* **Data for processing**:
- Opening Delimiter -

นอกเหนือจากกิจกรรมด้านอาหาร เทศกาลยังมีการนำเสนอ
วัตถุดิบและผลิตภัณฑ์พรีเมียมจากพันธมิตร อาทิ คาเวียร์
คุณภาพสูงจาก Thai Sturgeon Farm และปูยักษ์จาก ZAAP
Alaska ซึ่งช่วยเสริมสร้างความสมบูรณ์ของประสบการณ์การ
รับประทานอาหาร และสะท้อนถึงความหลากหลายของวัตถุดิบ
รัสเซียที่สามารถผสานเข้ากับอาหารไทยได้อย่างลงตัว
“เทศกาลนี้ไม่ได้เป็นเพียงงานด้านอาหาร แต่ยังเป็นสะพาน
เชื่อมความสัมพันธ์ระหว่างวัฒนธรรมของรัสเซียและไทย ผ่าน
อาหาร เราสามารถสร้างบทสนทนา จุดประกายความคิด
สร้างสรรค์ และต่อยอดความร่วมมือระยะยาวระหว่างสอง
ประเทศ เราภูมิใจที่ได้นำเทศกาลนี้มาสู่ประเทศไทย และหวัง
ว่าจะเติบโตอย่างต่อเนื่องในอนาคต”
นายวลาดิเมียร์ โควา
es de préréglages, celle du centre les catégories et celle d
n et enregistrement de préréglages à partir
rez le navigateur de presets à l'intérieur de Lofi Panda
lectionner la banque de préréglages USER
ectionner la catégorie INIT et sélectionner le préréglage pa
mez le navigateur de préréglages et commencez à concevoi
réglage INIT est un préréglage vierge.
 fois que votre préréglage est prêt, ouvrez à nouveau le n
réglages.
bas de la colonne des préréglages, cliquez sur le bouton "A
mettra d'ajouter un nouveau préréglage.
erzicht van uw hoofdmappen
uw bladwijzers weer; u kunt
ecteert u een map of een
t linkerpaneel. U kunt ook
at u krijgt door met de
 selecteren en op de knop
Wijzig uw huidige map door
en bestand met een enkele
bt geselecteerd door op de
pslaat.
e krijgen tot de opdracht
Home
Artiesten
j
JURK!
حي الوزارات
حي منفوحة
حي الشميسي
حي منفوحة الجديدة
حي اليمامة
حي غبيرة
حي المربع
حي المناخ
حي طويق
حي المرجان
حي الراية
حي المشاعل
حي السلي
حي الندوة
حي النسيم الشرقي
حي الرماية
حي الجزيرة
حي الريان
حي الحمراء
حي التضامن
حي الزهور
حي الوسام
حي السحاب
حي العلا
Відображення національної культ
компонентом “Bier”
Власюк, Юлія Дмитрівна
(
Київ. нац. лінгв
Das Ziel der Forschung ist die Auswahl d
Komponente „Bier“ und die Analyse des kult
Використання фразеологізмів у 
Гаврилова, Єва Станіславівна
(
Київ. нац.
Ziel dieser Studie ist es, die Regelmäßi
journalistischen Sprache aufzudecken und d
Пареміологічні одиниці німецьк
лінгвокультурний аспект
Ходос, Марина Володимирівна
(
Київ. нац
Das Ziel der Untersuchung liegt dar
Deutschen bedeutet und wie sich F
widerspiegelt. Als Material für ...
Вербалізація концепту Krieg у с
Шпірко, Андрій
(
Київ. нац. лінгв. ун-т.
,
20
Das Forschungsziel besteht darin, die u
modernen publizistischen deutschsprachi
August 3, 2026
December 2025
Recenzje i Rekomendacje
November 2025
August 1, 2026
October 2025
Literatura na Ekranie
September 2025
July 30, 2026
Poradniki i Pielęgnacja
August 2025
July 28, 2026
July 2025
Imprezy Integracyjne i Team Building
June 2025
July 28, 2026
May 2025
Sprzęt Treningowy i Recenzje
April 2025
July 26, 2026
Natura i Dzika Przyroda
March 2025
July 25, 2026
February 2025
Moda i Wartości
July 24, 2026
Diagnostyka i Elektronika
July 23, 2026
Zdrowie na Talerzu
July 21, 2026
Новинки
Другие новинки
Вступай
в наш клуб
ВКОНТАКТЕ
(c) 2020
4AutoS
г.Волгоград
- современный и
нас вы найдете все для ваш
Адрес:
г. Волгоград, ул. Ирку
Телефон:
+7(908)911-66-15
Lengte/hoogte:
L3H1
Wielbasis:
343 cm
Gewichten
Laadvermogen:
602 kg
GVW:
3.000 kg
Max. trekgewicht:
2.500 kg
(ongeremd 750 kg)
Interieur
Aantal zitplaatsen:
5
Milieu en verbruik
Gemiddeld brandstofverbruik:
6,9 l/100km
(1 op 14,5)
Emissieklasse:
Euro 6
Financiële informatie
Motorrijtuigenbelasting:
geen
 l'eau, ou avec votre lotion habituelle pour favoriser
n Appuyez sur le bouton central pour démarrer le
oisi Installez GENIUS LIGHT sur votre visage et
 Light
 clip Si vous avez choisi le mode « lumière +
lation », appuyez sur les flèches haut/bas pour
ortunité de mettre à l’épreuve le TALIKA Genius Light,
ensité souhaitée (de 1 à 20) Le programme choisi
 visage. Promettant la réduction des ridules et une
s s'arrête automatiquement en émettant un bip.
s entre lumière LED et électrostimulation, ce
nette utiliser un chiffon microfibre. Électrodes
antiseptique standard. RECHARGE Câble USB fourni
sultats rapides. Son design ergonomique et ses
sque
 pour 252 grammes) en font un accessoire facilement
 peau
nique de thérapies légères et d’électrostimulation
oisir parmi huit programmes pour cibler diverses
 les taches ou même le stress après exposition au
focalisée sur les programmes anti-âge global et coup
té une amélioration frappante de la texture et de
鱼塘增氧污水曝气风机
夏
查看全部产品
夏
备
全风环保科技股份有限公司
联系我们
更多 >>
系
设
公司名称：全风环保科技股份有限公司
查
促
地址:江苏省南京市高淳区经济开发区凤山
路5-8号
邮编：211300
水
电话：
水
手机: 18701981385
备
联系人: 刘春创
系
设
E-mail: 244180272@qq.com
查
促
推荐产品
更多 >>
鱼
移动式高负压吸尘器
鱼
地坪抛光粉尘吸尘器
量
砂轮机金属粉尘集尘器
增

- Closing Delimiter -

* **Required action**: An exact reproduction of all the entries above is the expected answer.

* **Result of the task**:
นอกเหนือจากกิจกรรมด้านอาหาร เทศกาลยังมีการนำเสนอ
วัตถุดิบและผลิตภัณฑ์พรีเมียมจากพันธมิตร อาทิ คาเวียร์
คุณภาพสูงจาก Thai Sturgeon Farm และปูยักษ์จาก ZAAP
Alaska ซึ่งช่วยเสริมสร้างความสมบูรณ์ของประสบการณ์การ
รับประทานอาหาร และสะท้อนถึงความหลากหลายของวัตถุดิบ
รัสเซียที่สามารถผสานเข้ากับอาหารไทยได้อย่างลงตัว
“เทศกาลนี้ไม่ได้เป็นเพียงงานด้านอาหาร แต่ยังเป็นสะพาน
เชื่อมความสัมพันธ์ระหว่างวัฒนธรรมของรัสเซียและไทย ผ่าน
อาหาร เราสามารถสร้างบทสนทนา จุดประกายความคิด
สร้างสรรค์ และต่อยอดความร่วมมือระยะยาวระหว่างสอง
ประเทศ เราภูมิใจที่ได้นำเทศกาลนี้มาสู่ประเทศไทย และหวัง
ว่าจะเติบโตอย่างต่อเนื่องในอนาคต”
นายวลาดิเมียร์ โควา
es de préréglages, celle du centre les catégories et celle d
n et enregistrement de préréglages à partir
rez le navigateur de presets à l'intérieur de Lofi Panda
lectionner la banque de préréglages USER
ectionner la catégorie INIT et sélectionner le préréglage pa
mez le navigateur de préréglages et commencez à concevoi
réglage INIT est un préréglage vierge.
 fois que votre préréglage est prêt, ouvrez à nouveau le n
réglages.
bas de la colonne des préréglages, cliquez sur le bouton "A
mettra d'ajouter un nouveau préréglage.
erzicht van uw hoofdmappen
uw bladwijzers weer; u kunt
ecteert u een map of een
t linkerpaneel. U kunt ook
at u krijgt door met de
 selecteren en op de knop
Wijzig uw huidige map door
en bestand met een enkele
bt geselecteerd door op de
pslaat.
e krijgen tot de opdracht
Home
Artiesten
j
JURK!
حي الوزارات
حي منفوحة
حي الشميسي
حي منفوحة الجديدة
حي اليمامة
حي غبيرة
حي المربع
حي المناخ
حي طويق
حي المرجان
حي الراية
حي المشاعل
حي السلي
حي الندوة
حي النسيم الشرقي
حي الرماية
حي الجزيرة
حي الريان
حي الحمراء
حي التضامن
حي الزهور
حي الوسام
حي السحاب
حي العلا
Відображення національної культ
компонентом “Bier”
Власюк, Юлія Дмитрівна
(
Київ. нац. лінгв
Das Ziel der Forschung ist die Auswahl d
Komponente „Bier“ und die Analyse des kult
Використання фразеологізмів у 
Гаврилова, Єва Станіславівна
(
Київ. нац.
Ziel dieser Studie ist es, die Regelmäßi
journalistischen Sprache aufzudecken und d
Пареміологічні одиниці німецьк
лінгвокультурний аспект
Ходос, Марина Володимирівна
(
Київ. нац
Das Ziel der Untersuchung liegt dar
Deutschen bedeutet und wie sich F
widerspiegelt. Als Material für ...
Вербалізація концепту Krieg у с
Шпірко, Андрій
(
Київ. нац. лінгв. ун-т.
,
20
Das Forschungsziel besteht darin, die u
modernen publizistischen deutschsprachi
August 3, 2026
December 2025
Recenzje i Rekomendacje
November 2025
August 1, 2026
October 2025
Literatura na Ekranie
September 2025
July 30, 2026
Poradniki i Pielęgnacja
August 2025
July 28, 2026
July 2025
Imprezy Integracyjne i Team Building
June 2025
July 28, 2026
May 2025
Sprzęt Treningowy i Recenzje
April 2025
July 26, 2026
Natura i Dzika Przyroda
March 2025
July 25, 2026
February 2025
Moda i Wartości
July 24, 2026
Diagnostyka i Elektronika
July 23, 2026
Zdrowie na Talerzu
July 21, 2026
Новинки
Другие новинки
Вступай
в наш клуб
ВКОНТАКТЕ
(c) 2020
4AutoS
г.Волгоград
- современный и
нас вы найдете все для ваш
Адрес:
г. Волгоград, ул. Ирку
Телефон:
+7(908)911-66-15
Lengte/hoogte:
L3H1
Wielbasis:
343 cm
Gewichten
Laadvermogen:
602 kg
GVW:
3.000 kg
Max. trekgewicht:
2.500 kg
(ongeremd 750 kg)
Interieur
Aantal zitplaatsen:
5
Milieu en verbruik
Gemiddeld brandstofverbruik:
6,9 l/100km
(1 op 14,5)
Emissieklasse:
Euro 6
Financiële informatie
Motorrijtuigenbelasting:
geen
 l'eau, ou avec votre lotion habituelle pour favoriser
n Appuyez sur le bouton central pour démarrer le
oisi Installez GENIUS LIGHT sur votre visage et
 Light
 clip Si vous avez choisi le mode « lumière +
lation », appuyez sur les flèches haut/bas pour
ortunité de mettre à l’épreuve le TALIKA Genius Light,
ensité souhaitée (de 1 à 20) Le programme choisi
 visage. Promettant la réduction des ridules et une
s s'arrête automatiquement en émettant un bip.
s entre lumière LED et électrostimulation, ce
nette utiliser un chiffon microfibre. Électrodes
antiseptique standard. RECHARGE Câble USB fourni
sultats rapides. Son design ergonomique et ses
sque
 pour 252 grammes) en font un accessoire facilement
 peau
nique de thérapies légères et d’électrostimulation
oisir parmi huit programmes pour cibler diverses
 les taches ou même le stress après exposition au
focalisée sur les programmes anti-âge global et coup
té une amélioration frappante de la texture et de
鱼塘增氧污水曝气风机
夏
查看全部产品
夏
备
全风环保科技股份有限公司
联系我们
更多 >>
系
设
公司名称：全风环保科技股份有限公司
查
促
地址:江苏省南京市高淳区经济开发区凤山
路5-8号
邮编：211300
水
电话：
水
手机: 18701981385
备
联系人: 刘春创
系
设
E-mail: 244180272@qq.com
查
促
推荐产品
更多 >>
鱼
移动式高负压吸尘器
鱼
地坪抛光粉尘吸尘器
量
砂轮机金属粉尘集尘器
增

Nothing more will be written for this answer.